Sunday, February 10, 2019

Med univ appeals against HC order to revalue answer scripts

Direction Overlooks MCI Rules, Says Plea

Pushpa.Narayan@timesgroup.com

Chennai:10.02 2019

Stumped by court order directing the Villupuram Medical College dean to re-evaluate the answer script of a first year student who failed twice, Tamil Nadu Dr MGR Medical University has challenged the order saying its academic authority cannot be undermined.

The state university, which urged the division bench to stay the single judge order, has made a government medical college dean one of the respondents in the case.

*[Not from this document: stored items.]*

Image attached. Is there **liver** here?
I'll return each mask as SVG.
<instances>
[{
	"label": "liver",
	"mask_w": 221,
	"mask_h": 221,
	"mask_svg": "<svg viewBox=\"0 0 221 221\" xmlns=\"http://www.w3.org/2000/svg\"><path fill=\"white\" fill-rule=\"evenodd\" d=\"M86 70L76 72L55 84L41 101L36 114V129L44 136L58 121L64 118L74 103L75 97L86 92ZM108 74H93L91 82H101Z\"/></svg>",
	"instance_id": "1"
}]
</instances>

The appeal by registrar Parameswari Srijayanth said the judge had overlooked regulations of the university and Medical Council of India that don’t provide scope for revaluation. The university conducts examinations, evaluates and awards degrees to 22 state-run medical colleges and all other self-financing medical colleges in Tamil Nadu.

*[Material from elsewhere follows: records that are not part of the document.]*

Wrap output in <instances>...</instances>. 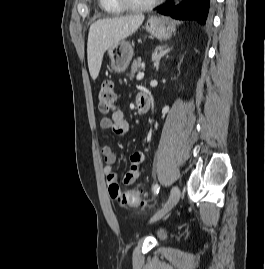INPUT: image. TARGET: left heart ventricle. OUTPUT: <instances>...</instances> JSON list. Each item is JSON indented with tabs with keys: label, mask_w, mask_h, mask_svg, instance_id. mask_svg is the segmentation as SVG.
Wrapping results in <instances>:
<instances>
[{
	"label": "left heart ventricle",
	"mask_w": 265,
	"mask_h": 269,
	"mask_svg": "<svg viewBox=\"0 0 265 269\" xmlns=\"http://www.w3.org/2000/svg\"><path fill=\"white\" fill-rule=\"evenodd\" d=\"M134 2H138V3H144V2H147L149 0H133Z\"/></svg>",
	"instance_id": "1"
}]
</instances>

Of the three first year papers, the student, Priyanka Venkatesh, passed in one subject and failed two others. She appeared for the supplementary exam in November but failed to clear that too. In December, the 19-year-old moved the court seeking directions to re-evaluate her anatomy and biochemistry papers. In her petition Venkatesh said that incorrect evaluation led to her failure in the subjects.

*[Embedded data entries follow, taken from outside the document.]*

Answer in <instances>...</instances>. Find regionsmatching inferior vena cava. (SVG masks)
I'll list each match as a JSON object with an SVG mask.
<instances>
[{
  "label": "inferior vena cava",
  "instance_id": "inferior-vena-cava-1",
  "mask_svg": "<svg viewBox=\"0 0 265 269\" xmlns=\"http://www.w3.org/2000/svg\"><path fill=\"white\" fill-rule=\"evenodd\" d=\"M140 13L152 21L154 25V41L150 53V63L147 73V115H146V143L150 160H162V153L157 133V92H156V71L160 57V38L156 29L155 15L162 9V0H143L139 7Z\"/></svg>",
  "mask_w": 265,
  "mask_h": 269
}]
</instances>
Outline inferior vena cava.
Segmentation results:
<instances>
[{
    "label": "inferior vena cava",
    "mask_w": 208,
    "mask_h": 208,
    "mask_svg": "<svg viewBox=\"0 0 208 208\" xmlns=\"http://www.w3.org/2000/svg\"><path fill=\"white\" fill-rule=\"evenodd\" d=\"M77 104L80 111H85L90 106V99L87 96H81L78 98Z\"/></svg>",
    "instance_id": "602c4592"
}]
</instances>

She listed out the answers she had written for 11 questions in bio-chemistry and six questions in anatomy along with the prescribed answers from the text book.

Justice T Raja directed the Villupuram Medical College Hospital dean to appoint an expert faculty member in the subjects to evaluate the answers and submit a report to the court by February 5.

On Friday, however, the university challenged the order stating it would dilute the regulations of the university and go against several court judgments. The university said it had a double evaluation system to check human errors. Answer scripts of students who fail the first evaluation will have the benefit of second evaluation. After the evaluation, the first mark or average, whichever is higher, will be taken as the final score. “The university has not issued any text books and the contention that the answers were based on the text book we issued is false,” the appeal said.